Spoiler :
– Je vais bien, vraiment.
Un jeu de regards, ferme et intense. Sourire forcé, offert pour rassurer, passer l'examen, le réussir, avec succès.
Les rendez-vous mensuels avec le psychologue de travail n'ont rien d'agréable. Adam en viendrait presque à regretter l'enchainement d'évènements qui a culminé sur cette issue. Presque.
Il se sent cruellement vulnérable, contraint de se mettre à nu afin de pouvoir continuer de servir son pays.
– Et le moral, dans tout ça?
Ses yeux se perdent sur le blanc immaculé des murs, aussi opaques qu'il aimerait l'être, à cet instant.
– Oh, vous savez ... Bien. Comme d'hab.
La thérapeute redresse son regard un instant de son carnet de notes.
– Mh-hm ... marmonne-t-elle avant de griffoner de nouveau à une allure sinistre.
Fuck. Ce que je ferais pas pour une clope, là ...
– Je suppose qu'on n'a toujours pas le droit de fumer, ici? hasarde-t-il vainement. On dit que le désespoir peut pousser même le plus raisonnable des hommes à sombrer dans l'excès.
– Je croyez que vous aviez arrêté? se contente-t-elle de constater, en ajustant ses lunettes, comme pour mieux l'ausculter.
– Ouais, plus ou moins. Surtout moins. Un paquet tous les deux jours, ça reste correct. Du moins, comparé à avant.
– Vous avez essayé de vous trouver un loisir, comme je vous avais conseillé de le faire, la dernière fois?
– Pas eu le temps. Son regard se plante dans celui de sa juge, comme pour la mettre au défi de lui donner une mauvaise appréciation dans son rapport. Depuis combien de mois dansent-ils ce tango des plus soporifiques? Adam n'a pas vacillé une seule fois: les remparts qu'il dresse autour de lui continuent à rester imperméables face aux interrogations intrusives de la demoiselle.
– Vous savez, ce processus serait beaucoup plus agréable, et productif, si vous y mettiez réellement du vôtre.
Un sourire faussement désolé se dessine sur les lèvres du brun.
– Je vous ai déjà dit que j'allais bien. Je ne sais pas vraiment ce que vous attendez de plus de moi. Je pourrais mentir, mais je pense que cela vaincrait le but de cet exercice.
Silence.

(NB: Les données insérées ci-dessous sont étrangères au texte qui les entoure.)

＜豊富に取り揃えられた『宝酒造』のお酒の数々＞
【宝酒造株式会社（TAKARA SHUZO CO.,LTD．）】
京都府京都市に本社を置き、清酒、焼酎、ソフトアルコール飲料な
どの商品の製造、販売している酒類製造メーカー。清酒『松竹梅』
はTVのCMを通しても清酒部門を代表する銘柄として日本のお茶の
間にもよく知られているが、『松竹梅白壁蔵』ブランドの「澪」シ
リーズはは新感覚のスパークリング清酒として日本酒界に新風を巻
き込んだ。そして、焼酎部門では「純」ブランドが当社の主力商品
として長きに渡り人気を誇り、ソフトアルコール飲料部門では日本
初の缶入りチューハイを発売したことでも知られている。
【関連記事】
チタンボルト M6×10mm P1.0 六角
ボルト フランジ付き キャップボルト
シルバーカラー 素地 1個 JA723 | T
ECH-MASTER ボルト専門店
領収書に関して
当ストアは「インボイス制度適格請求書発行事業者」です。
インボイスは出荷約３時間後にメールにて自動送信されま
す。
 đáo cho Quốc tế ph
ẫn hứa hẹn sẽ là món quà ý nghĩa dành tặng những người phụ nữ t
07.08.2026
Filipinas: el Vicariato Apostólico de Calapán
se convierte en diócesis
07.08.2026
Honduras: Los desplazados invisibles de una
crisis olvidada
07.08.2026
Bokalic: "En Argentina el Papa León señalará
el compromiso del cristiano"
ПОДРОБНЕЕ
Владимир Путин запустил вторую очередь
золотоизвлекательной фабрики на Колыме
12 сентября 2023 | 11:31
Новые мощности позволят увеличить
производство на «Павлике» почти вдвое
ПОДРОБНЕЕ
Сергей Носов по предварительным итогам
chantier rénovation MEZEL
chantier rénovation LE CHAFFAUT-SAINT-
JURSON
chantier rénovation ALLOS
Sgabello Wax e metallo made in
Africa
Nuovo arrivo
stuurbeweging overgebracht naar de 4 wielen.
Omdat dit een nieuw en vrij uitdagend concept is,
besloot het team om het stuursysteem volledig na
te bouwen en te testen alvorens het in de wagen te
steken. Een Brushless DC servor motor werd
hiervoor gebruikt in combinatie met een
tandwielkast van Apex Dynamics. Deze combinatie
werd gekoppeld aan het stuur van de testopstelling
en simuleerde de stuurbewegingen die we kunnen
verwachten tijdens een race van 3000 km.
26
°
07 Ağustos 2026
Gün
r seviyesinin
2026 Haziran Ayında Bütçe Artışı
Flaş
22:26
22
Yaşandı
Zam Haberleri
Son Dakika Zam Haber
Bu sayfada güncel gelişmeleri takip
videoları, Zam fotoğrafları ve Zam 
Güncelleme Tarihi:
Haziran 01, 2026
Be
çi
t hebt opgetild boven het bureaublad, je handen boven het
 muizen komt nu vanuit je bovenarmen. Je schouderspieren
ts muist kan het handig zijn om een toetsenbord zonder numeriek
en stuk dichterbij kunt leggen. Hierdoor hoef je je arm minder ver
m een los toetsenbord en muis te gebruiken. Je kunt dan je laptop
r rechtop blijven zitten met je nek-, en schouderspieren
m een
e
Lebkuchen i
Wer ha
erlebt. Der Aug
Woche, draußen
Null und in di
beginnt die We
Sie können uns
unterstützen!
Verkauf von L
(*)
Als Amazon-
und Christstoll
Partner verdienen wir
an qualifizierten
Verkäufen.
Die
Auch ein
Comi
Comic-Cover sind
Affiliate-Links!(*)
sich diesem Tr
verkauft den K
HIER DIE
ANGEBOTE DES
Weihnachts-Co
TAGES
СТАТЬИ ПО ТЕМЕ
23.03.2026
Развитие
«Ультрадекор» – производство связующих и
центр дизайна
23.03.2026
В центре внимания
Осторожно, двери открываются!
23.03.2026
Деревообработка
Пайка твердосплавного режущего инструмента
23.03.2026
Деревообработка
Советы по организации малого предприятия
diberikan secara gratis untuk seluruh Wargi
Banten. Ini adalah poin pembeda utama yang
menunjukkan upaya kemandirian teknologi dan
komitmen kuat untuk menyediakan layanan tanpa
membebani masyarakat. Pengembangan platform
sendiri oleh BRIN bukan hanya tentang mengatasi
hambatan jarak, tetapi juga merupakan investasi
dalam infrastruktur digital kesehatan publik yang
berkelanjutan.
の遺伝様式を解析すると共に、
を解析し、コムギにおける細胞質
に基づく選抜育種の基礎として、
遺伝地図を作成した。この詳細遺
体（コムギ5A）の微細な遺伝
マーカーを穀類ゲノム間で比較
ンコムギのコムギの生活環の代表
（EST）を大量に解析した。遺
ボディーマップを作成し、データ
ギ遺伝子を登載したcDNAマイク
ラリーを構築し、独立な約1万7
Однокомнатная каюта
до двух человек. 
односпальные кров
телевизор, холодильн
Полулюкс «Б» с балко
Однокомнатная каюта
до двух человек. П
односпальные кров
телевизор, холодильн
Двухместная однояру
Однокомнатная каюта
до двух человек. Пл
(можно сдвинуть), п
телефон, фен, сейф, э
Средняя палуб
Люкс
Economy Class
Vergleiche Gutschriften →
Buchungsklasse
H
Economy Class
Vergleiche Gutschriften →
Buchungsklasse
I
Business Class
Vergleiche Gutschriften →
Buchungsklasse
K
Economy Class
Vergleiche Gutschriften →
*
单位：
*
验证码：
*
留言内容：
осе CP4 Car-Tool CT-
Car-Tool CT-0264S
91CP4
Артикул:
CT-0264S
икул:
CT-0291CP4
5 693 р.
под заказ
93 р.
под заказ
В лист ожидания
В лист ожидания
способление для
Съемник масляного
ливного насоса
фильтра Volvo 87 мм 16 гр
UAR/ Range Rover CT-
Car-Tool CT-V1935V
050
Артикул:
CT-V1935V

Le regard perçant de la blonde continue de tenter de trouver une faille dans sa contenance. Adam pourrait pourtant lui parler des cauchemars qui le tiennent toujours éveillé, la nuit. Il pourrait parler des récurrences où il se réveille en sursaut, la cage thoracique martelée par son coeur agité, les cheveux rendus moites par ses sueurs froides. Il pourrait également parler des crises de panique qui l'attaquent, sans préavis, lorsqu'il se retrouve seul, au volant de sa voiture, dans un ascenseur vide, ou tout simplement dans sa cabine de douche. Il pourrait également parler du regard qui le hante lorsqu'il ferme les yeux: ce regard hargneux, puis vitreux, après l'impact. L'explosion de sang qui jaillit du crâne éclaté avant que l'homme ne tombe à genoux devant lui, avant de s'écrouler au sol, mort. Il pourrait parler du déclenchement assourdissant de son arme qu'il a l'impression d'entendre à chaque impact, chaque bruit sourd du quotidien. Ou des paroles viles et écoeurantes prononcées par ces lèvres machiavéliques, quelques instants plus tôt: les menaces abjectes vociférées pour bien implanter dans son crâne des images qu'il ne pourra désormais jamais effacer.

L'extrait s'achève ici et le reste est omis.